カリブ海研究者の風上にもおけないと言われそうだが、『パイレーツ・オブ・カリビアン――生命の泉――』を劇場で観る。
映画としての評価はさておき、ジョニー・デップの動きや声を大画面で観賞できて満足だ。

今回の作は、ヴードゥーの世界とヨーロッパの聖杯伝説を合体させたようなテーマ。
といって台詞などで説明されるわけではないし、ディズニーらしい無菌化が施されているから、観ている人にそこが伝わるわけではないけど。
原作というか、そこから想をとったとされる『幻影の航海』On Stranger Tidesのほうが、18世紀のカリブ海ならではの作品世界を色濃く生み出していて楽しめる。

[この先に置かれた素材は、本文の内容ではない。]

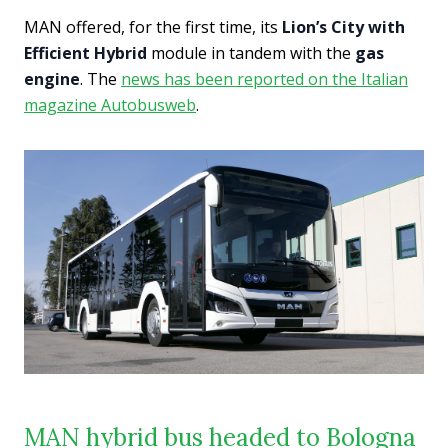
MAN offered, for the first time, its
Lion’s City with
Efficient Hybrid
module in tandem with the
gas
engine
. The
news has been reported on the Italian
magazine Autobusweb
.
MAN hybrid bus headed to Bologna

フィリップ・K・ディック賞作家のティム・パワーズが80年代に書いたSFファンタジー(ホラー?)で、少し前に古書で買ったけれど、今は映画にあわせて改題されており、映画のファンには評判が悪いようだ。

映画のほうの、ヴードゥーの神殿と生命の泉があることになっている島は、切り立った崖と奥深いジャングルが神秘的な、熱帯の高地らしい風景で、いったいこれはどこの島でのロケ?と気になった。

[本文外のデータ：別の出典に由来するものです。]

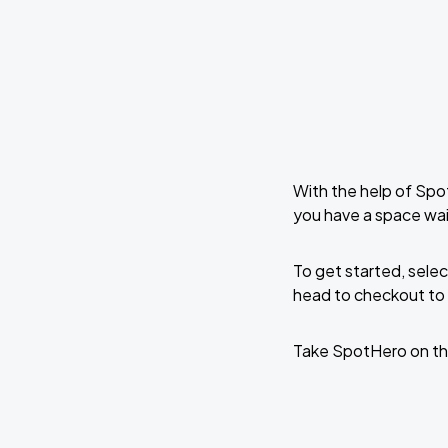
With the help of Spo
you have a space wai
To get started, selec
head to checkout to 
Take SpotHero on th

アンティユにしてはスケールの大きいこの風景、先日、Marc BarratのOrpailleurというギュイアンヌの金鉱労働者の犯罪をめぐる映画(この地域の映画の中ではけっこう面白かったが、字幕なしなのが残念)を観て、その風景とも少し似ていたので「ギアナ高地?」と一瞬思ったが、タイトルロールを観ていたら、なんとカウアイ島だった。
いわれてみれば、なるほどそうだ。
ハワイを材料に架空のカリブを創ってしまう!
さすがディズニーである。

ところで本作は、ペネロペ・クルス演じる実在の女海賊アン・ボニー(映画ではアンジェリカ)の登場がひとつの目玉になっているが、映画公開にあわせて増田義郎先生が新聞に連載されていたカリブの海賊についてのコラム、わりと面白かったなー。
プログラムにも、まとまった文章を書いておられる。